S-Jax is a chucker not need here, doesen't address a need


----------



## osman (Jul 29, 2003)

Mr_B said:


> S-Jax is a chucker not need here, doesen't address a need


Are you serious? Our biggest need is SG/SF, he more than addresses that, I don't see anyone better than him on the market. And hes relatively cheap at around 8mil.


----------



## dsouljah9 (Jul 9, 2002)

As for the "rumor" I don't do the deal because Maggette is often injured and it leaves thin at the 3 spot when Maggettte takes one of his many trips to the IL.


----------



## lucky777s (Nov 13, 2003)

My only concern with SJax is that those numbers come in a GS system where he can dominate the ball and do whatever he likes. How much can we really get from him in our system.

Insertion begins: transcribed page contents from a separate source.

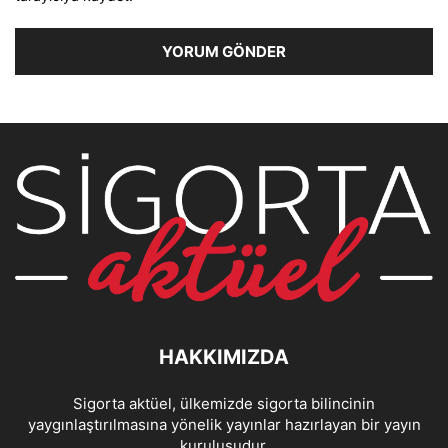
HAKKIMIZDA
Sigorta aktüel, ülkemizde sigorta bilincinin
yaygınlaştırılmasına yönelik yayınlar hazırlayan bir yayın
kuruluşudur.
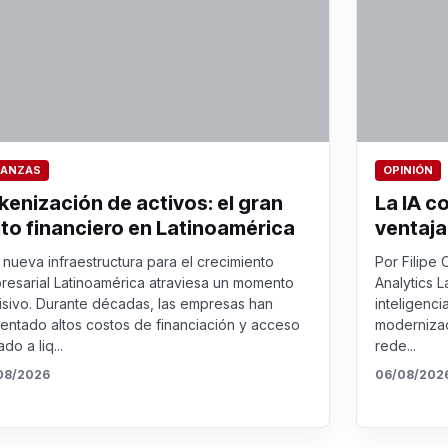
NANZAS
OPINIÓN
kenización de activos: el gran
La IA c
lto financiero en Latinoamérica
ventaja
nueva infraestructura para el crecimiento
Por Filipe 
resarial Latinoamérica atraviesa un momento
Analytics L
isivo. Durante décadas, las empresas han
inteligenci
rentado altos costos de financiación y acceso
modernizac
ado a liq...
rede...
08/2026
06/08/202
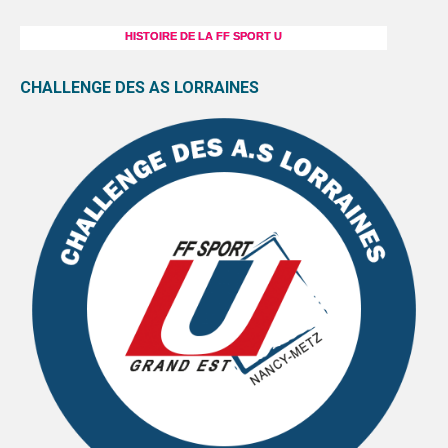
HISTOIRE DE LA FF SPORT U
CHALLENGE DES AS LORRAINES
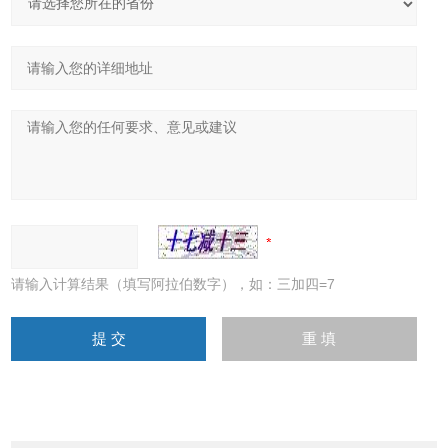
请输入计算结果（填写阿拉伯数字），如：三加四=7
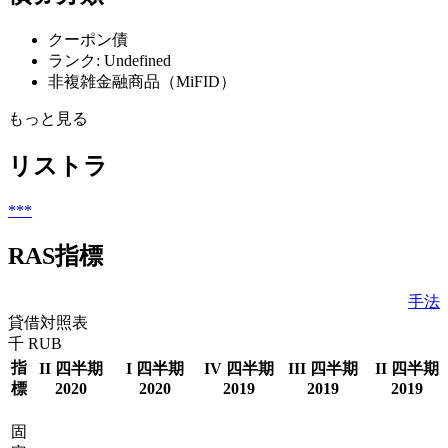
クーポン債
ランク: Undefined
非複雑金融商品（MiFID）
もっと見る
リストラ
***
RAS指標
手法
貸借対照表
千 RUB
指
II 四半期
I 四半期
IV 四半期
III 四半期
II 四半期
標
2020
2020
2019
2019
2019
固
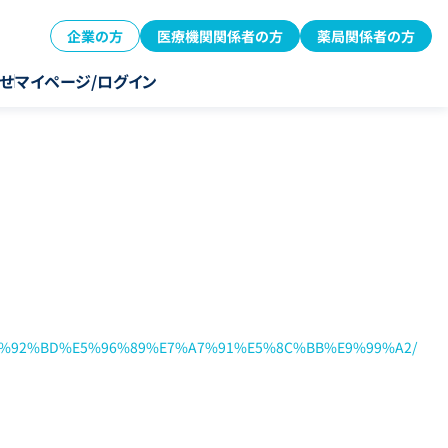
企業の方
医療機関関係者の方
薬局関係者の方
せ
マイページ/ログイン
5%92%BD%E5%96%89%E7%A7%91%E5%8C%BB%E9%99%A2/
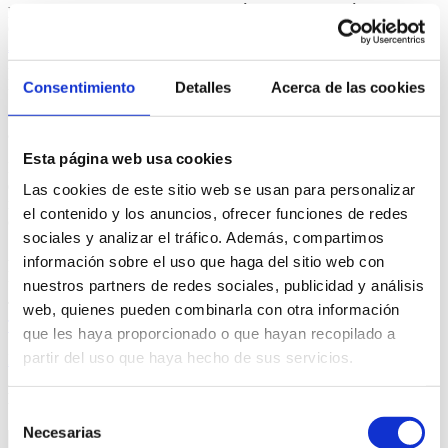
pasado 19 de mayo Jon Elzo participó en la presentación del
Plan
de Dinamización Turística
de la agencia de desarrollo
Bidasoa
Activa
, en la que se anunció que
Hondarribia e Irún
buscan ser
referentes como destinos turísticos inteligentes
a nivel de Euskadi
para el año 2025.
Consentimiento
Detalles
Acerca de las cookies
¡Eskerrik asko Bidasoa Activa por confiar en Gura Marketin para
acompañaros en este reto!
Esta página web usa cookies
En Gura Marketin tenemos amplia experiencia en el diseño de
estrategia y planificación de destinos, branding y creación de
Las cookies de este sitio web se usan para personalizar
marcas, inteligencia y estudios de mercado, promoción y
el contenido y los anuncios, ofrecer funciones de redes
comunicación, creación de producto y dinamización sectorial.
sociales y analizar el tráfico. Además, compartimos
Además, ofrecemos asistencia técnica a empresas e instituciones y
información sobre el uso que haga del sitio web con
participamos en diferentes formación y ponencias.
nuestros partners de redes sociales, publicidad y análisis
Te invitamos a descubrir nuestra línea de trabajo sobre
Marketing
web, quienes pueden combinarla con otra información
Turístico
.
que les haya proporcionado o que hayan recopilado a
partir del uso que haya hecho de sus servicios.
POST ANTERIOR
POST SIGUIENTE
BUSCAR
Selección
Necesarias
de
Buscar:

So much of a players success is on the system and his fit with the team. But he is still an upgrade on Parker offensively. And Randolphs upside is huge if he has the right mentality to learn from Bosh and JO. Bargs mental state is his biggest negative to me.


----------



## Redeemed (Feb 2, 2008)

a_i_4_life said:


> 2008-09 Statistics
> PPG
> 18.6
> RPG
> ...


Have you seen his shooting percentages? He shoots 37% from the field and 27% from three. That's horrendous.



Mr_B said:


> S-Jax is a chucker not need here, doesen't address a need


Agreed, though i'm not a Raptor fan.


----------



## a_i_4_life (Dec 24, 2004)

who cares about shooting percentages, they are overrated, the reason why jackson's percentages are terrible is because no one on that team can make shots either way, so he takes it upon himself to do so. And his also been injured this season.


----------



## Redeemed (Feb 2, 2008)

a_i_4_life said:


> who cares about shooting percentages, they are overrated, the reason why jackson's percentages are terrible is because no one on that team can make shots either way, so he takes it upon himself to do so. And his also been injured this season.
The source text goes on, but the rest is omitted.